Chicago’s Sears Tower: the history of an American landmark

443 meters high, 110 floors, from its top the gaze can reach four different American states

The entry of new sparkling buildings into the list of the tallest skyscrapers causes it to slip one step lower in the ranking every year. Today, with its 110 floors and 1450 feet (443 meters), it is “only” in 24th place globally and third in the United States. However, the Sears Tower in Chicago, also known as the Willis Tower or affectionately as “Big Willy,” remains popular in America as the queen of towers, attracting over 1.7 million visitors to its summit this year.

A record so far untouched by other futuristic vertical buildings, partly due to its conception as the ultimate observation point. On clear days, from the Skydeck, located at 1,352 feet (412 meters) above the ground, providing the highest view in the United States, you can see four states: Illinois, Indiana, Wisconsin, and Michigan, thanks to visibility reaching 50 miles (80 kilometers).

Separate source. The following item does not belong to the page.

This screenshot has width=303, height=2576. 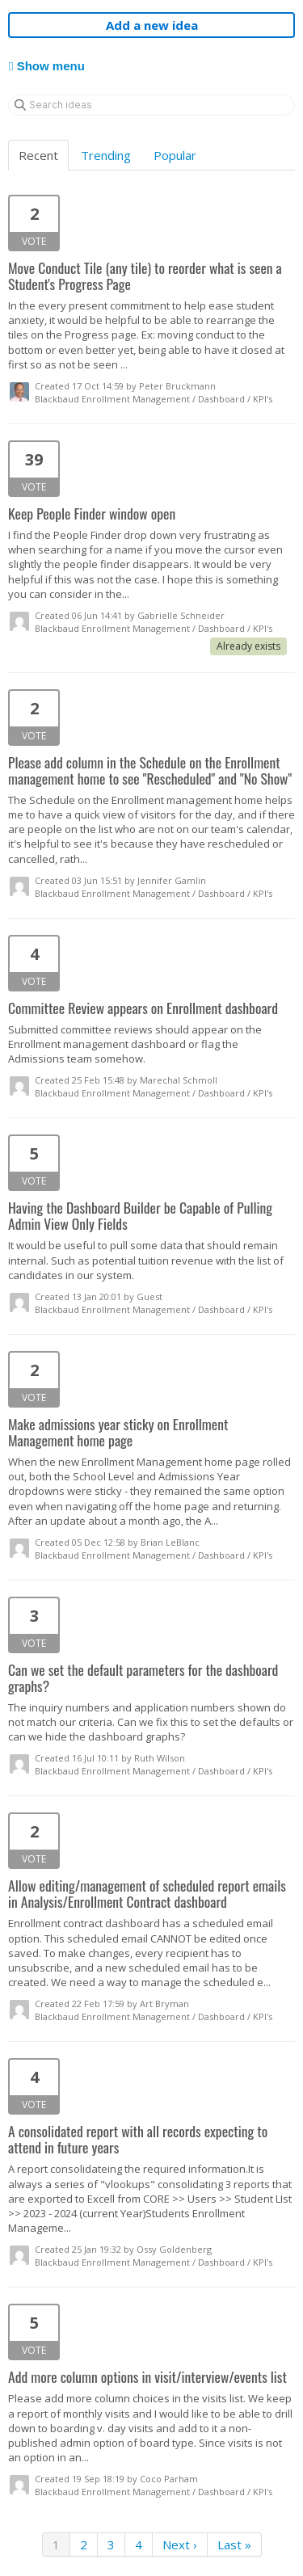 What do you see at coordinates (175, 155) in the screenshot?
I see `Popular` at bounding box center [175, 155].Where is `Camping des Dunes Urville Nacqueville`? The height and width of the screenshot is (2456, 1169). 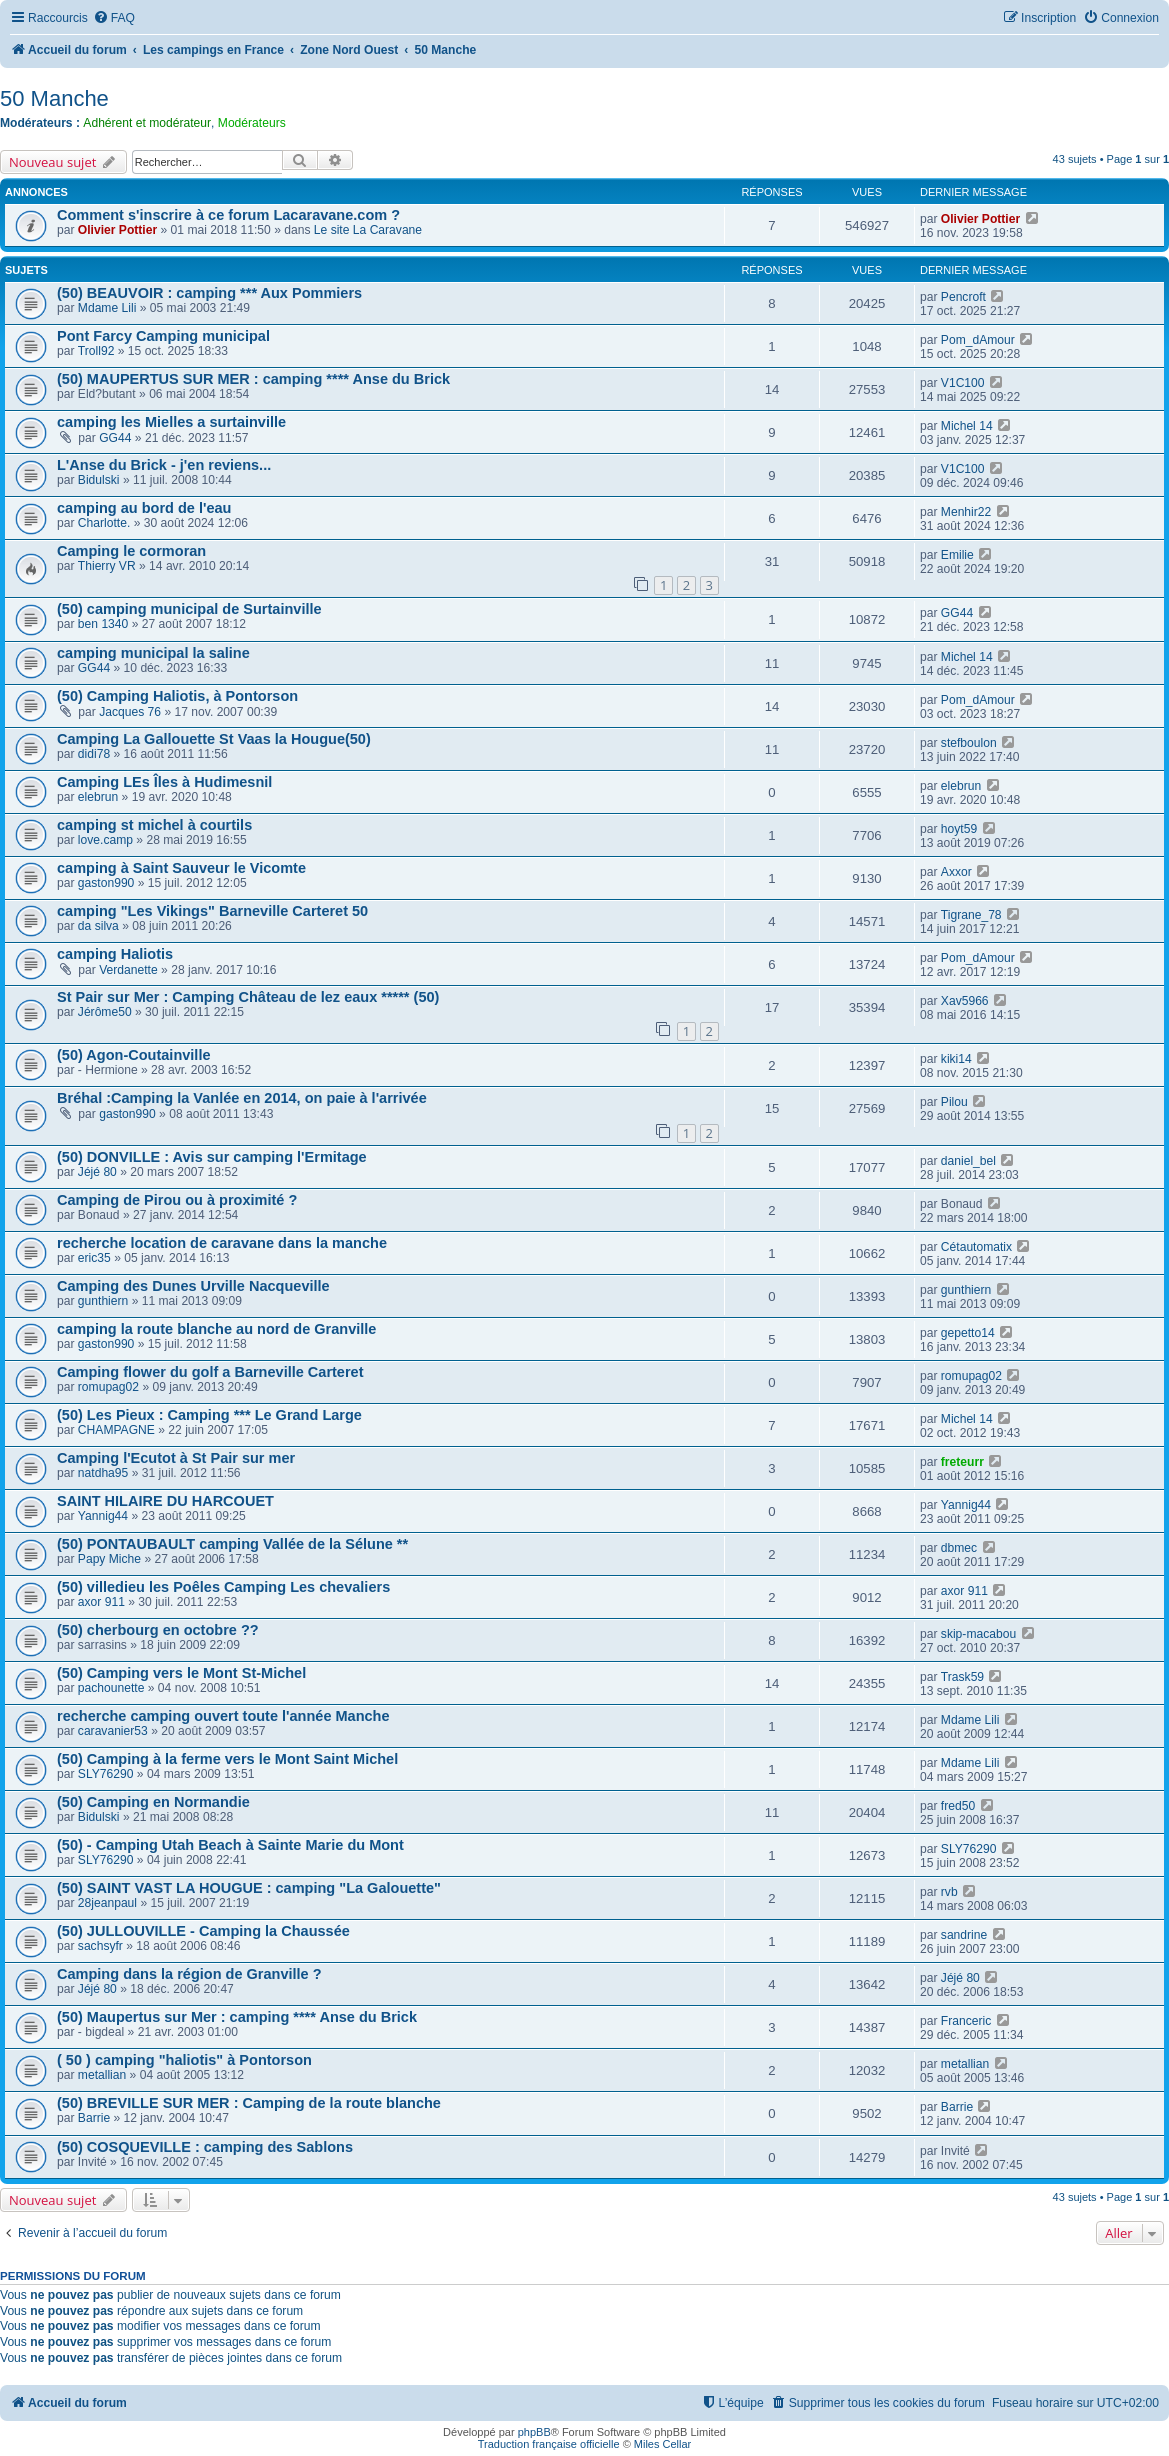
Camping des Dunes Urville Nacqueville is located at coordinates (193, 1286).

Willis Tower: a work popular worldwide

The appeal of popularity for the queen of towers, still the third tallest building in the Western Hemisphere, is not due to its portrayal in epic films, such as “The Dark Knight,” where a catastrophic duel between Batman and the Joker takes place in a Chicago-Gotham City, or as in “Rampage,” where Dwayne Johnson fights to prevent three animals transformed by an unknown chemical substance into monstrous beasts from destroying Chicago, starting with the tower. Instead, Big Willy’s popularity is due to the opportunity to see the city suspended in the void. This uniqueness has been exported to other mega-infrastructures worldwide, especially in Asia.

Every day, the line of tower visitors extends to “The Ledge,” a complex of fully glassed-out protruding balconies extending 4.3 feet, about one and a half meters, from the 103rd floor. These are four glass boxes, each 10 feet (three meters) high and wide, formed with three tempered glass slabs capable of withstanding up to 5 tons. Each balcony has thermal tracking to provide a perfect view of the outside even in snow or ice, and is designed to retract into the building for cleaning or maintenance.

From Sears to the Willis Tower

In total, the tower has about 16,100 bronze-colored windows, cleaned using six rooftop-mounted robot washers. The skyscraper’s elevators still operate at one of the world’s fastest speeds, equivalent to 488 meters (1,600 feet) per minute. The infrastructure contains 25,000 miles (over 40,000 kilometers) of electrical cables, enough to cross the continental United States 15 times.

Inaugurated 50 years ago, in 1973, its construction required the work of two thousand people and three years of effort. It was commissioned by the retail chain Sears, which occupied the ground floor with stores until 1994 when it was transferred to the Willis Group, while retaining naming rights until 2009. The building is still officially the Willis Tower, although ownership was acquired by the Blaskstone Group. Naming rights last for 15 years, making it possible for the tower to change its name for the third time in 2024.

Spiderman's feats on the Tower

The popularity of the Willis Tower has always been so high that over the years, it has attracted climbing attempts, such as the one in 1981 by Dan Goodwin, dressed as Spiderman, who, with the help of suction cups, took seven hours to reach the top, where he was arrested (and later released) for trespassing. Another attempt was made by the Frenchman Alain Robert, also known as Spiderman, who climbed it barehanded and barefoot.

Over time, the Willis Tower has acquired the status of an American landmark, an icon capable of withstanding the test of time and the ups and downs of the tallest building rankings, akin to the Empire State Building in New York, the Marina Bay Sands Hotel in Singapore, the Petronas Twin Towers in Kuala Lumpur, Malaysia, the Burj Khalifa in Dubai, or the Kingdom Tower, built by Webuild in 2002 in Riyadh and winner of the 2002 Emporis Skyscraper Award as the “best skyscraper in the world for design.” Now called the Kingdom Center, the skyscraper, with its unique corkscrew shape, will dominate universal attention for the Expo 2030 recently awarded to the capital of Saudi Arabia.